What is the enrichment score for regulation of cell proliferation ? How is this calculated (Hint: scroll down the page for the heading Enrichment).

Answer

1.58 ((104/870)/(919/12137))

REVIGO to reduce redundancy and visualise

We can use the results generated by the GOrilla web tool as input to REVIGO which will summarise the GO data and allow us to visualize the simplified data. Click on the link Visualize output in REViGO. Follow the screen shots in the presentation.Go to the treemap view.

Question

What are the main functional categories emerging in this analysis?

STRING

Using STRING to look at networks that may be formed by the DEGsClick on your Firefox web browser. Go to the STRING website: http://string-db.org. For this exercise we will only use the top 500 DEGs. Go to the file (voom_res_sig_lfc.txt) copy only the top 500. These will be pasted as input to the STRING website.
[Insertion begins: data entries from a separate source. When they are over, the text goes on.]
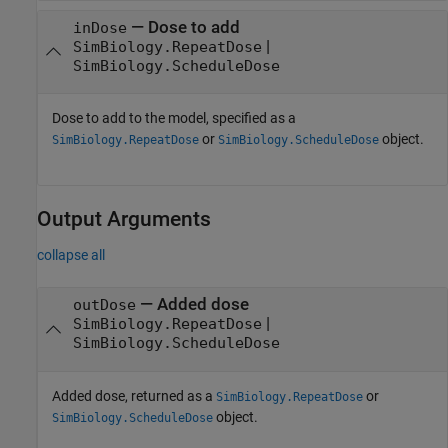
—
Dose to add
inDose
|
SimBiology.RepeatDose
SimBiology.ScheduleDose
Dose to add to the model, specified as a
or
object.
SimBiology.RepeatDose
SimBiology.ScheduleDose
Output Arguments
collapse all
— Added dose
outDose
|
SimBiology.RepeatDose
SimBiology.ScheduleDose
Added dose, returned as a
or
SimBiology.RepeatDose
object.
SimBiology.ScheduleDose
Follow the screen shots in the presentation.

You will see a large interaction network being built from the 500 DEGs.We will refine this by clicking on the Data settings tab and selecting high confidence (see the screen shot in the presentation). Look at the gene clusters that are generated.

Find the gene CDK1. Look at the cluster generated around this gene. What other DEGs are interaction partners of CDK1.

Click on CDK1 and find what functions it is involved in. Click on the interaction partners of CDK1 and find their functions.

Question

Does this help in further explaining some of the gene ontology results?

Explore other clusters that are formed in this analysis.